**REQUIRED WORK**
Exactly as written, retype the lines that run from the line holding "27. Juni 2025" through the end of the records below. Do not include pictures.

────

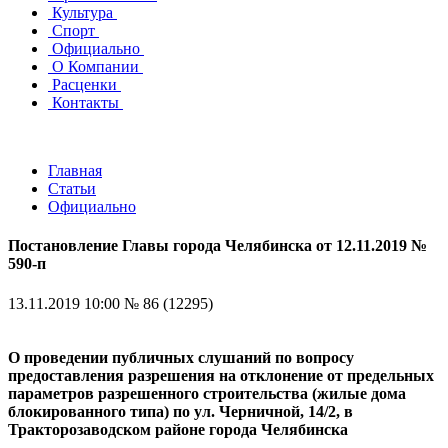
Культура
Спорт
Официально
О Компании
Расценки
Контакты
Главная
Статьи
Официально
Постановление Главы города Челябинска от 12.11.2019 №
590-п
13.11.2019 10:00
№ 86 (12295)
О проведении публичных слушаний по вопросу
предоставления разрешения на отклонение от предельных
параметров разрешенного строительства (жилые дома
блокированного типа) по ул. Черничной, 14/2,
в
Тракторозаводском районе города Челябинска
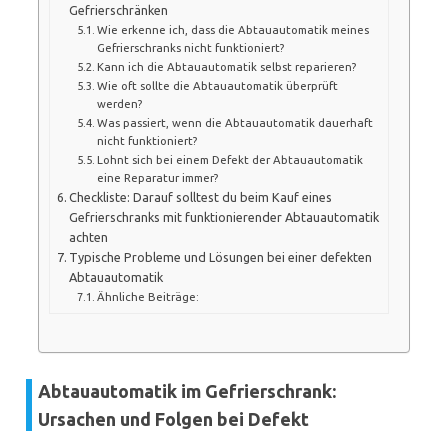
Gefrierschränken
Wie erkenne ich, dass die Abtauautomatik meines
Gefrierschranks nicht funktioniert?
Kann ich die Abtauautomatik selbst reparieren?
Wie oft sollte die Abtauautomatik überprüft
werden?
Was passiert, wenn die Abtauautomatik dauerhaft
nicht funktioniert?
Lohnt sich bei einem Defekt der Abtauautomatik
eine Reparatur immer?
Checkliste: Darauf solltest du beim Kauf eines
Gefrierschranks mit funktionierender Abtauautomatik
achten
Typische Probleme und Lösungen bei einer defekten
Abtauautomatik
Ähnliche Beiträge:
Abtauautomatik im Gefrierschrank:
Ursachen und Folgen bei Defekt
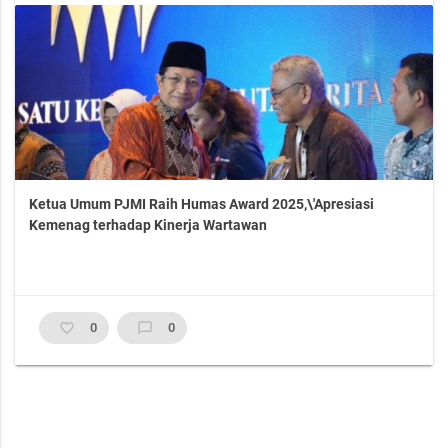
Ketua Umum PJMI Raih Humas Award 2025,\'Apresiasi
Kemenag terhadap Kinerja Wartawan
favorite_border
0
chat_bubble_outline
0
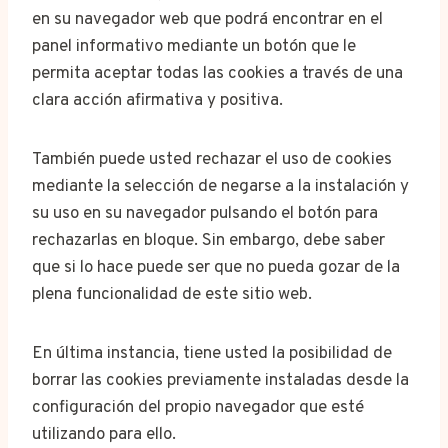
en su navegador web que podrá encontrar en el
panel informativo mediante un botón que le
permita aceptar todas las cookies a través de una
clara acción afirmativa y positiva.
También puede usted rechazar el uso de cookies
mediante la selección de negarse a la instalación y
su uso en su navegador pulsando el botón para
rechazarlas en bloque. Sin embargo, debe saber
que si lo hace puede ser que no pueda gozar de la
plena funcionalidad de este sitio web.
En última instancia, tiene usted la posibilidad de
borrar las cookies previamente instaladas desde la
configuración del propio navegador que esté
utilizando para ello.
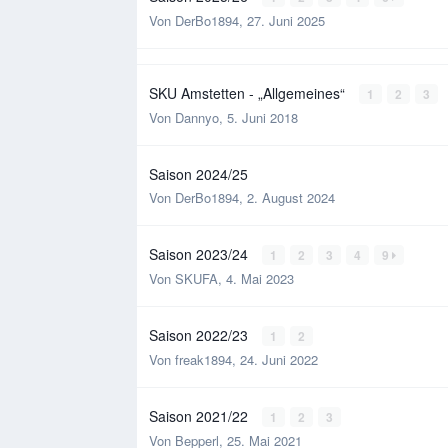
Von
DerBo1894
,
27. Juni 2025
SKU Amstetten - „Allgemeines“
1
2
3
Von
Dannyo
,
5. Juni 2018
Saison 2024/25
Von
DerBo1894
,
2. August 2024
Saison 2023/24
1
2
3
4
9
Von
SKUFA
,
4. Mai 2023
Saison 2022/23
1
2
Von
freak1894
,
24. Juni 2022
Saison 2021/22
1
2
3
Von
Bepperl
,
25. Mai 2021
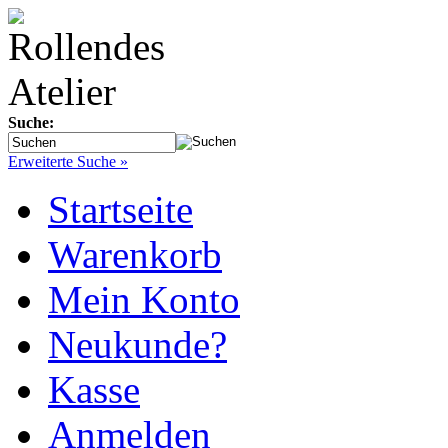
Suche:
Erweiterte Suche »
Startseite
Warenkorb
Mein Konto
Neukunde?
Kasse
Anmelden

────

**OUTPUT OF THE EXERCISE**
27. Juni 2025
SKU Amstetten - „Allgemeines“
1
2
3
Von
Dannyo
,
5. Juni 2018
Saison 2024/25
Von
DerBo1894
,
2. August 2024
Saison 2023/24
1
2
3
4
9
Von
SKUFA
,
4. Mai 2023
Saison 2022/23
1
2
Von
freak1894
,
24. Juni 2022
Saison 2021/22
1
2
3
Von
Bepperl
,
25. Mai 2021
Suche:
Erweiterte Suche »
Startseite
Warenkorb
Mein Konto
Neukunde?
Kasse
Anmelden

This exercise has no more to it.